Each of the features that was dropped represents a disproportionate amount of development and maintainance time needed to make MailCleaner® a robust product, while not being essential to the function of an anti-spam gateway.
Web programming languages and web frameworks frequently change and since web interfaces make for relatively huge code bases, it can be quite a burden just to keep them running. Similarly, any time a single button of field needs to be added, it can require touching a dozen files and hours of troubleshooting to make sure that it functions correctly. The various levels of the web stack also present the largest quantity of potential vulnerabilities and are generally the most easily accessible attack surface.
User quarantines, which are implemented via a web interface, have all the baggage just described as well as additional concerns. Users need to be seemlessly authenticated, need to do anything they want within a couple of clicks, and need to be able to access their quarantine from their new phone, on coffee shop Wi-Fi, without needing to remember their password, lest there be complaints and support tickets. 99% convenience is not good enough. By just delivering all of the mail, this becomes the mail server and mail readers' problem.

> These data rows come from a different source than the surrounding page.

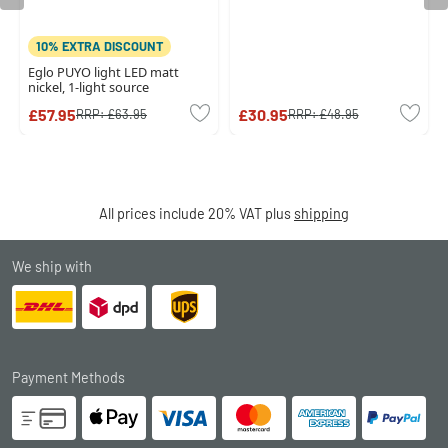
10% EXTRA DISCOUNT
Eglo PUYO light LED matt
nickel, 1-light source
£57.95
£30.95
RRP:
£63.95
RRP:
£48.95
All prices include 20% VAT plus
shipping
We ship with
Payment Methods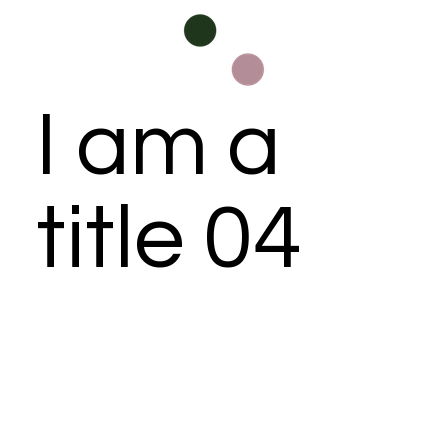
I am a
title 04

Microsoft, Google, Mozilla, and some of the world other most highly-vetted projects are better suited to do this.
With no more need for a WebUI and no more tracking of quarantined content, there is then very little need for a proper database. Having a database is much less of a concern when it comes to development effort, security, or support because all of this is provided by the database vendor through standard interfaces. However, it is still one more service, dependend upon by all others, which can fail or become the target of an attack. Databases can be great for getting a lot of information quickly, but tend not to provide this information in the most human-friendly format and requires at least a baseline knowledge of SQL to access. By storing settings directly in configuration files they can be easily viewed and modified with a regular text editor, they can be source controlled and they can be watched by the service daemon to provide extra frills that cannot be easily implemented with a DB.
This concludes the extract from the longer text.